Kyrgyzstan became a signatory to the 2006 Convention on the Rights of Persons with Disabilities (CRPD) in 2011.

The United Nations describes the CRPD as taking “to a new height the movement […] of viewing persons with disabilities as subjects with rights, who are capable of claiming those rights and making decisions for their lives based on their free and informed consent as well as being active members of society.”

Ratification took eight long years. In 2017, then-prime minister Sapar Isakov explained the reason for the delay: There was not enough money to fulfill the convention’s demands. Parliament finally approved the bill in 2019 with then-president Sooronbai Jeenbekov signing it into law.  

Two years on from ratification, Kyrgyzstan is required to submit a progress report to the United Nations. But a key action plan that would require investments into re-equipping buildings, new rehabilitation services for disabled people and medical services including prenatal and neonatal screening, has still not been signed by the government. 

The delay, once more, appears linked to budgetary concerns even though donors such as the United Nations Development Program and the Organization for Security and Cooperation in Europe, who are already supporting the government’s bid to realign laws and policies with CPRD, will provide co-financing.

There are over 196,000 people registered with disabilities in Kyrgyzstan.

Kyrgyzstan’s deputy ombudsman, Gulnara Zhamgyrchieva, said earlier this year that while current laws cover disabled people’s rights in principle, incorrect implementation contributes to “massive violations” of these same rights.

On the ground, the pace of change is glacial. In employment and education disabled persons still face barriers and discrimination. Most buildings in the capital Bishkek lack ramps, accessible toilets and other infrastructure, with provincial cities far worse off.

Disability activists say that making buildings like state hospitals and citizen service centers (known by the Russian acronym TSON) accessible would be a good start.

But it is often in these government institutions that disabled citizens face the biggest indifference.

Ismailova, for instance, was forced to pay to deliver her daughter privately, because a state hospital refused to accept her as a patient.

“They told me that they could not take responsibility for me and accept liability for me, because of my condition,” Ismailova said.

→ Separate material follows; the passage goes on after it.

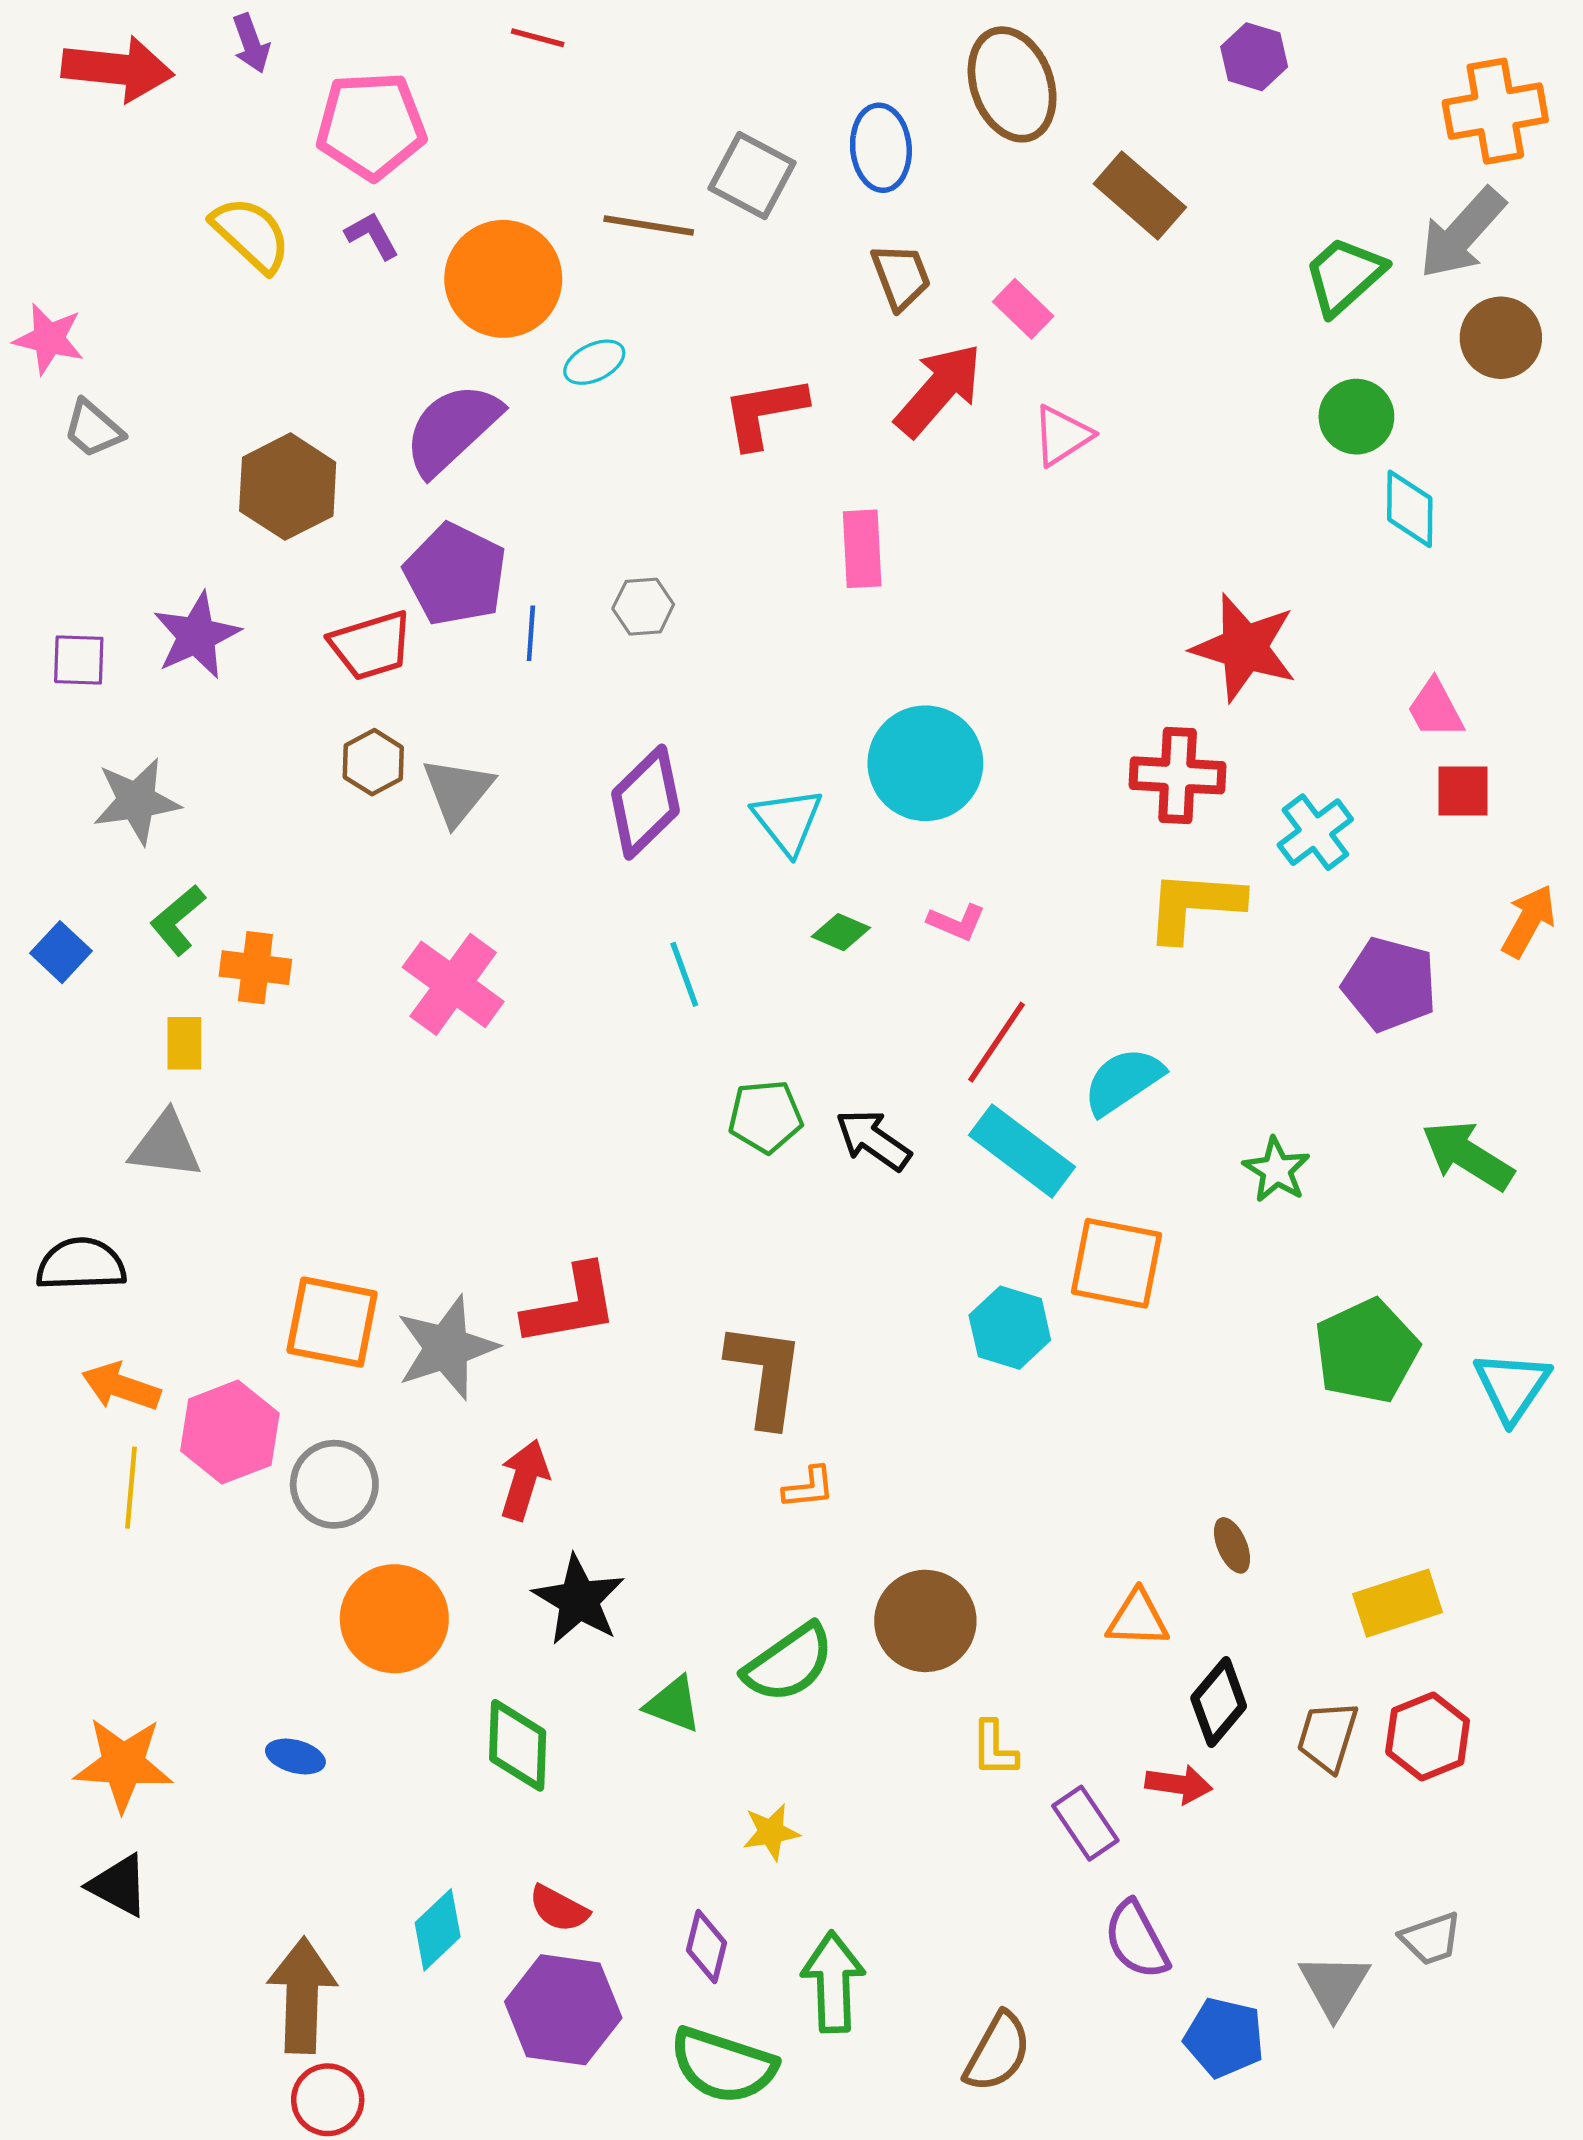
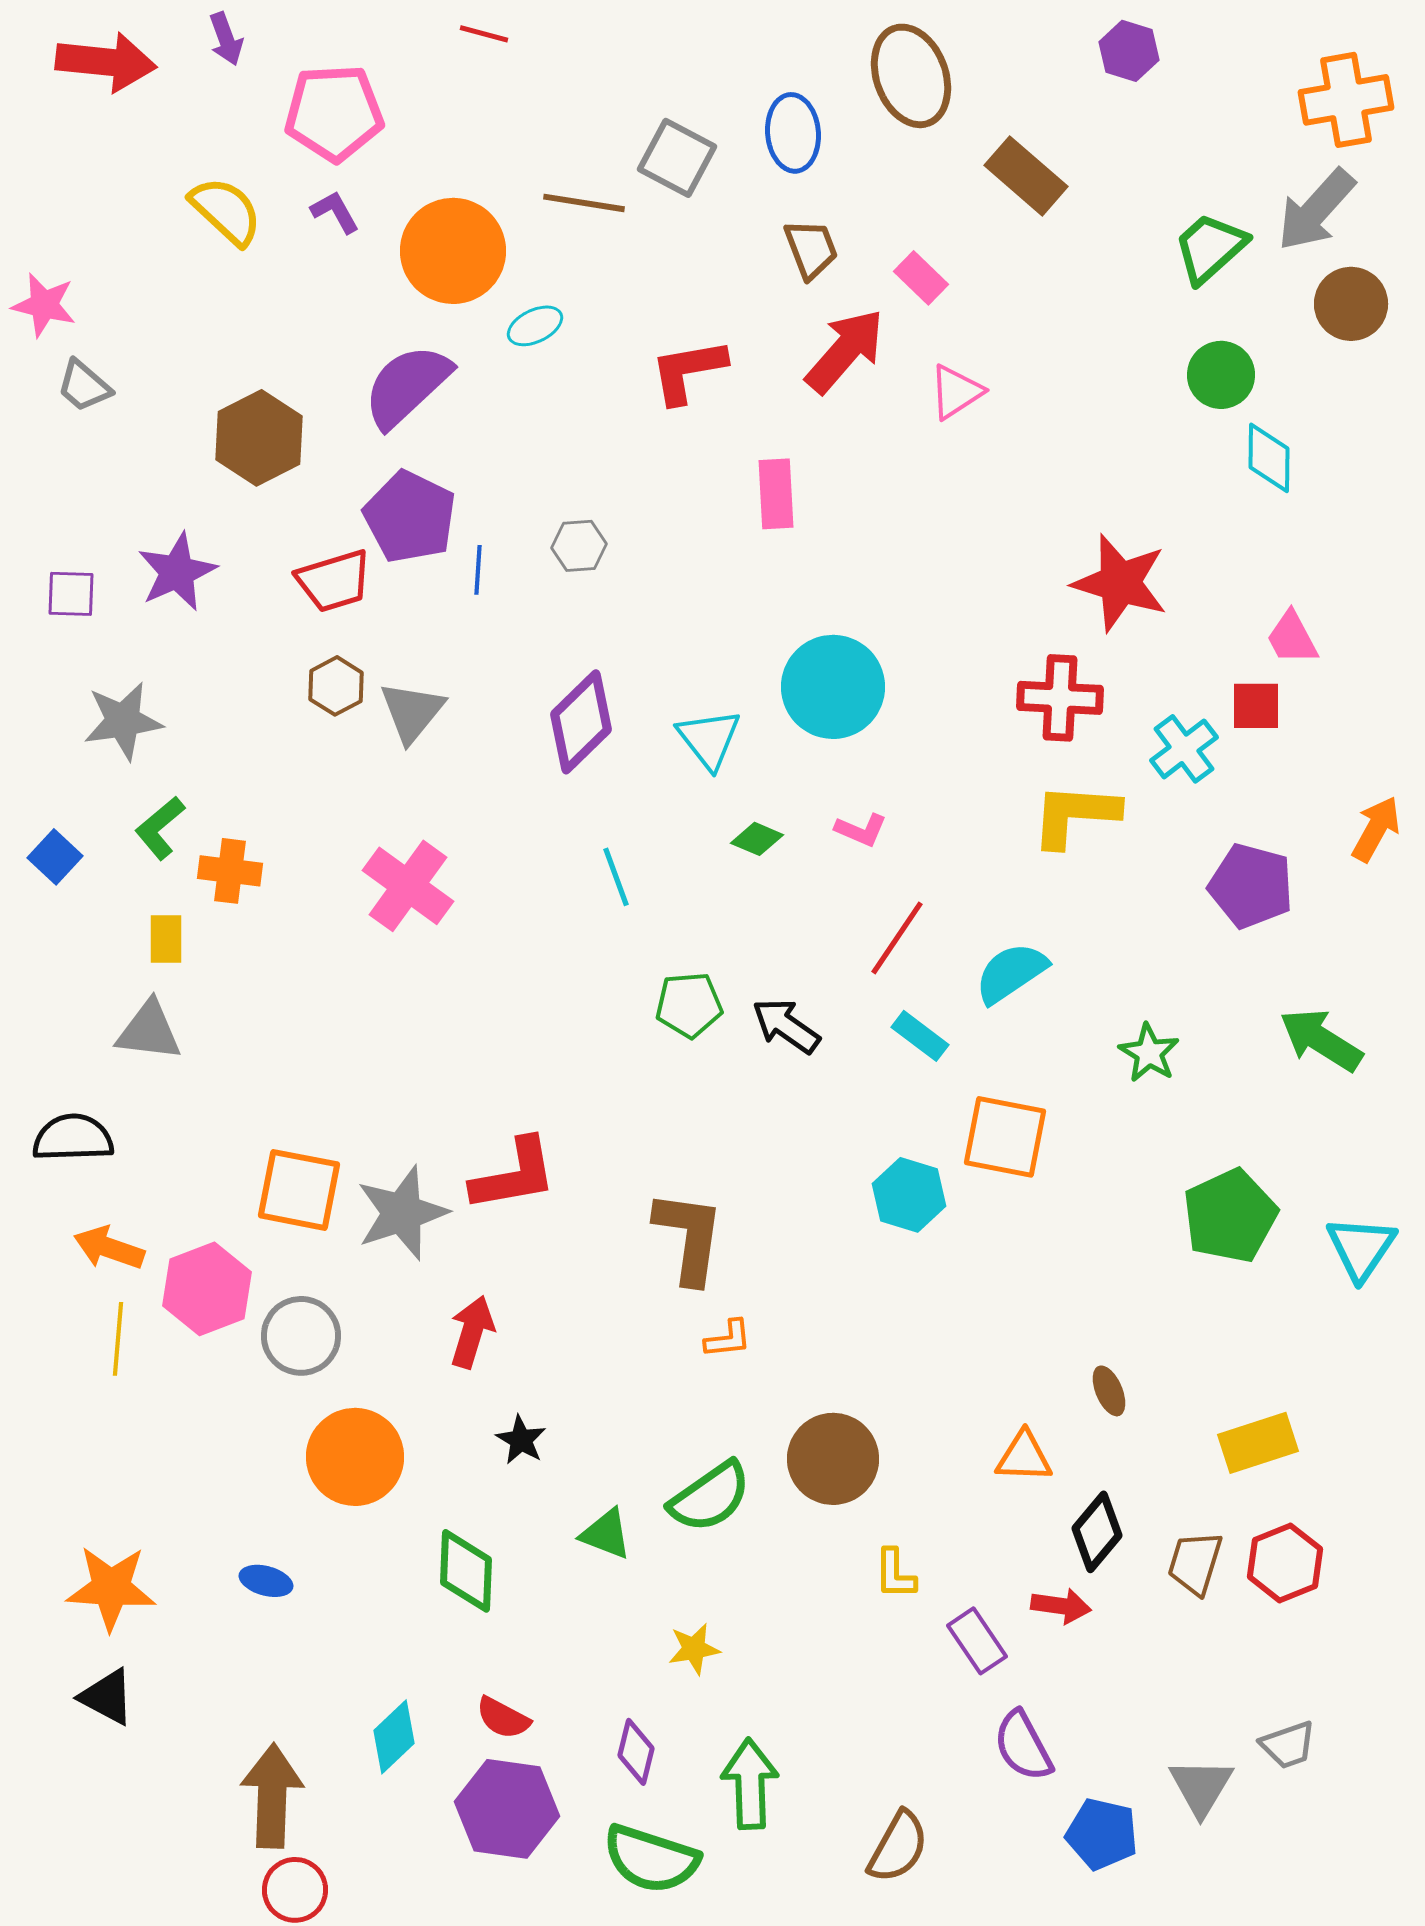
red square: (1463, 791) -> (1256, 706), moved
cyan rectangle: (1022, 1151) -> (920, 1036), size x0.6
black star: (579, 1600) -> (521, 1440), size x0.6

Ukei Murataliyeva, head of Nazik Kyz, a non-profit focusing on rights for the disabled, told Eurasianet that such rejections were routine.

“They think of you as a freak that only wants to give birth to another freak,” said Murataliyeva, who is herself disabled. “We don’t exist as women. We don’t exist as handicapped people.”

Gulmira Kazakunova, director of the Ravenstvo (Equality) non-profit, expressed despair at the lack of momentum toward fulfilling the CPRD convention.

After the government was overthrown last year “a deep silence” engulfed the process, she said.  

A government council for the rights of disabled persons that was set up in 2020 has met only a few times.

A national program called “Accessible Country” has been developed but has also not been approved, she complained.  

“The issues of disabled persons are not a priority. Without political will from the national leadership, donors cannot achieve anything,” Kazakunova said.

 

Aigerim Turgunbaeva is a journalist based in Bishkek.